Lawsuits challenging the veracity of claims that law schools make around job placement are increasing, and if a verdict goes against a law school, the floodgates against them could open that much wider.
On top of all these challenges, higher education itself is, of course, seeing a variety of potential disrupters emerge, all powered at least in part through online learning.
To this point, disruptive innovators have not directly attacked law schools by offering new versions of a legal education. But were entities to emerge that paired online learning, with its flexibility and competency-based learning attributes, with place-based boot camp-type clinical experiences that trained students to practice law in a more affordable and practice-oriented fashion, the pressure on law schools would only increase.
We see four possible solutions for nonelite law schools.
First, launching an autonomous entity is a proven way to combat the impact of disruption. By harnessing an existing law school’s superior resources to pioneer the disruption and create enough separation so the parent entity’s existing processes and priorities do not stifle the new entity, a law school-based educational start-up could itself become the first disrupter.
Second, schools could use online learning technologies as a sustaining innovation to improve learning and control costs. By blending online learning with face-to-face instruction, law schools could incorporate more active learning and professional skills development into the existing three-year educational model.
Third, they could specialize by creating programs that allow J.D. students to focus deeply on a particular area of law. Students could learn core subjects through online, competency-based programs and their in-person experience would focus on extensive training in a particular area of law through experiential learning courses, live-client clinics, simulations, capstones, directed research and writing, moot court and trial advocacy exercises, and field placements.
And, finally, innovative law schools could build new, non-J.D. degree programs that specialize in training students for careers that combine elements from law, business and government -- in international trade, for example -- but do not fit neatly into existing law, business or government schools and are less time-consuming and expensive than, say, a joint J.D.-M.B.A. Or they could offer new credentials that prepare non-J.D.s for the many fields that intersect with the law but do not require a J.D. degree, such as regulatory compliance.

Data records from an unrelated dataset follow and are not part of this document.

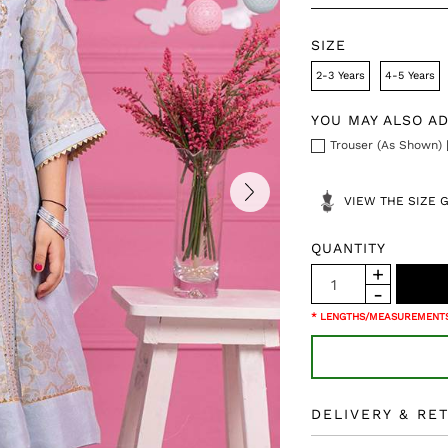
SIZE
2-3 Years
4-5 Years
YOU MAY ALSO A
Trouser (As Shown) 
VIEW THE SIZE 
QUANTITY
* LENGTHS/MEASUREMENTS
DELIVERY & RE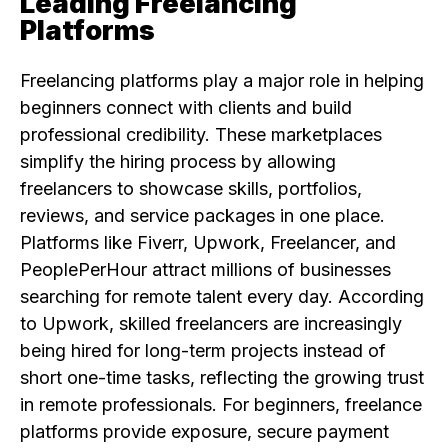
Leading Freelancing
Platforms
Freelancing platforms play a major role in helping
beginners connect with clients and build
professional credibility. These marketplaces
simplify the hiring process by allowing
freelancers to showcase skills, portfolios,
reviews, and service packages in one place.
Platforms like Fiverr, Upwork, Freelancer, and
PeoplePerHour attract millions of businesses
searching for remote talent every day. According
to Upwork, skilled freelancers are increasingly
being hired for long-term projects instead of
short one-time tasks, reflecting the growing trust
in remote professionals. For beginners, freelance
platforms provide exposure, secure payment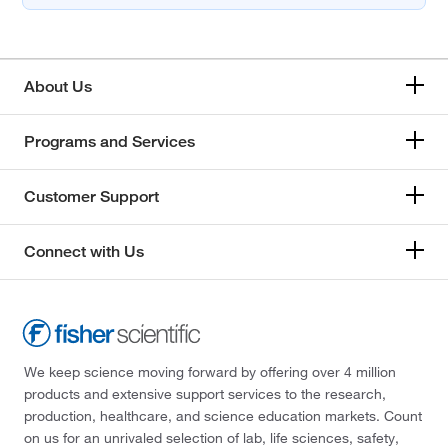
About Us
Programs and Services
Customer Support
Connect with Us
We keep science moving forward by offering over 4 million
products and extensive support services to the research,
production, healthcare, and science education markets. Count
on us for an unrivaled selection of lab, life sciences, safety,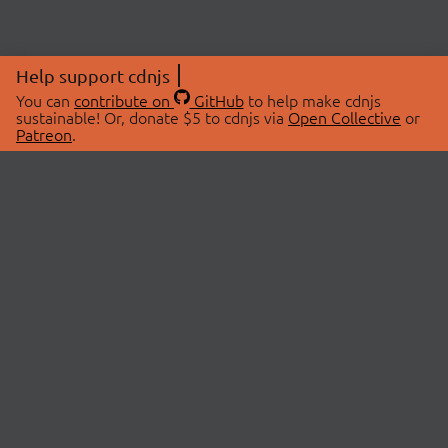
Help support cdnjs
You can
contribute on
GitHub
to help make cdnjs
sustainable! Or, donate $5 to cdnjs via
Open Collective
or
Patreon
.
© 2026 cdnjs.
ABOUT
LIBRARIES
About Us
Search Libraries
Swag Store
API Documentation
Community Discussions
STATUS
OpenCollective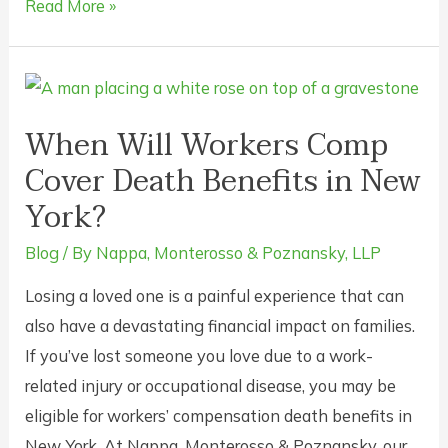
Can
Read More »
I
Afford
a
Workers’
When Will Workers Comp
Compensation
Cover Death Benefits in New
Attorney?
York?
Yes.
Blog
/ By
Nappa, Monterosso & Poznansky, LLP
Losing a loved one is a painful experience that can
also have a devastating financial impact on families.
If you’ve lost someone you love due to a work-
related injury or occupational disease, you may be
eligible for workers’ compensation death benefits in
New York. At Nappa, Monterosso & Poznansky, our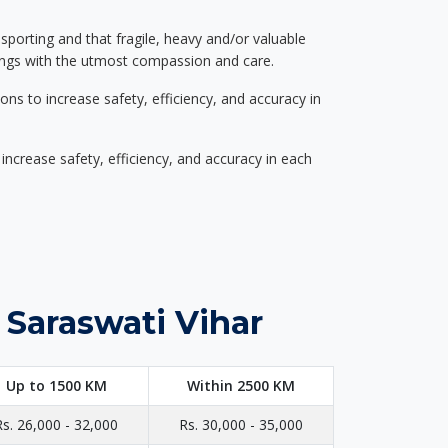
nsporting and that fragile, heavy and/or valuable
gings with the utmost compassion and care.
s to increase safety, efficiency, and accuracy in
ncrease safety, efficiency, and accuracy in each
 Saraswati Vihar
Up to 1500 KM
Within 2500 KM
Rs. 26,000 - 32,000
Rs. 30,000 - 35,000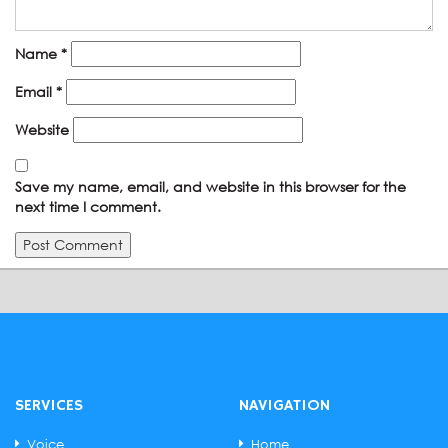
Name
*
Email
*
Website
Save my name, email, and website in this browser for the
next time I comment.
SERVICES
NAVIGATION
Voice
Home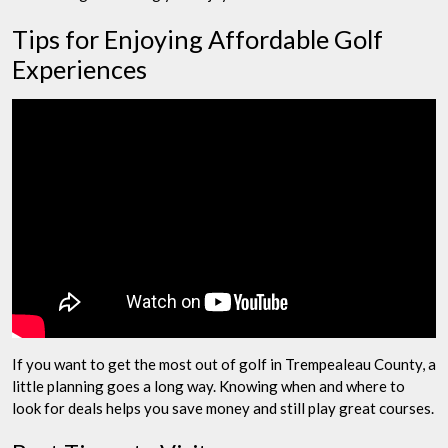
Tips for Enjoying Affordable Golf
Experiences
If you want to get the most out of golf in Trempealeau County, a
little planning goes a long way. Knowing when and where to
look for deals helps you save money and still play great courses.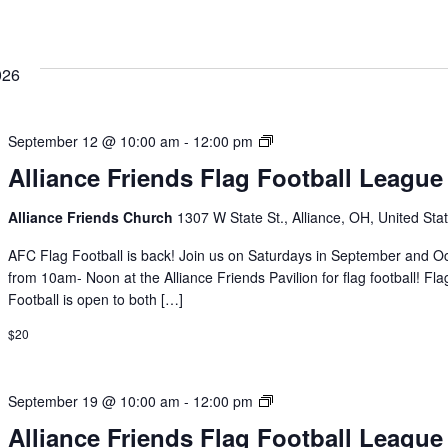
026
Alliance
September 12 @ 10:00 am
-
12:00 pm
Friends
Alliance Friends Flag Football League
Flag
Football
Alliance Friends Church
1307 W State St., Alliance, OH, United Sta
League
AFC Flag Football is back! Join us on Saturdays in September and O
from 10am- Noon at the Alliance Friends Pavilion for flag football! Fla
Football is open to both […]
$20
Alliance
September 19 @ 10:00 am
-
12:00 pm
Friends
Alliance Friends Flag Football League
Flag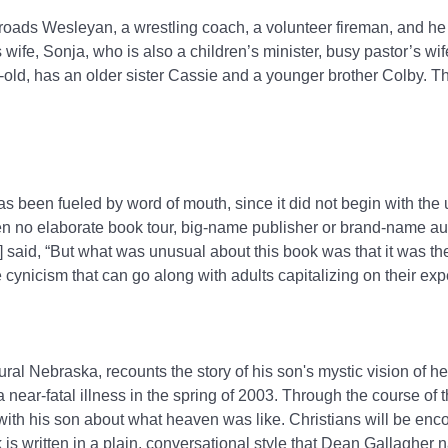
roads Wesleyan, a wrestling coach, a volunteer fireman, and he
wife, Sonja, who is also a children’s minister, busy pastor’s wi
old, has an older sister Cassie and a younger brother Colby. Th
s been fueled by word of mouth, since it did not begin with the 
n no elaborate book tour, big-name publisher or brand-name autho
aid, “But what was unusual about this book was that it was the s
e cynicism that can go along with adults capitalizing on their exp
ral Nebraska, recounts the story of his son's mystic vision of h
 near-fatal illness in the spring of 2003. Through the course of 
with his son about what heaven was like. Christians will be enc
k is written in a plain, conversational style that Dean Gallagher 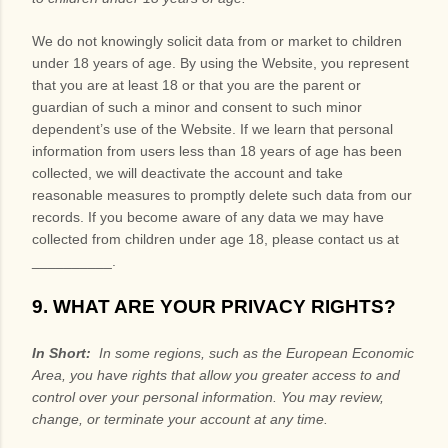
We do not knowingly solicit data from or market to children
under 18 years of age. By using the
Website
, you represent
that you are at least 18 or that you are the parent or
guardian of such a minor and consent to such minor
dependent’s use of the
Website
. If we learn that personal
information from users less than 18 years of age has been
collected, we will deactivate the account and take
reasonable measures to promptly delete such data from our
records. If you become aware of any data we may have
collected from children under age 18, please contact us at
__________
.
9. WHAT ARE YOUR PRIVACY RIGHTS?
In Short:
In some regions, such as the European Economic
Area, you have rights that allow you greater access to and
control over your personal information.
You may review,
change, or terminate your account at any time.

The future is coming for law schools; the question is whether law schools themselves will play a role in shaping that future or be shaped by the cascading circumstances surrounding them.
Michele R. Pistone is a professor of law at Villanova University's Charles Widger School of Law and an adjunct fellow at the Clayton Christensen Institute. Michael B. Horn is a cofounder and distinguished fellow at the Clayton Christensen Institute and a principal consultant for Entangled Solutions, which offers innovation services to higher education institutions.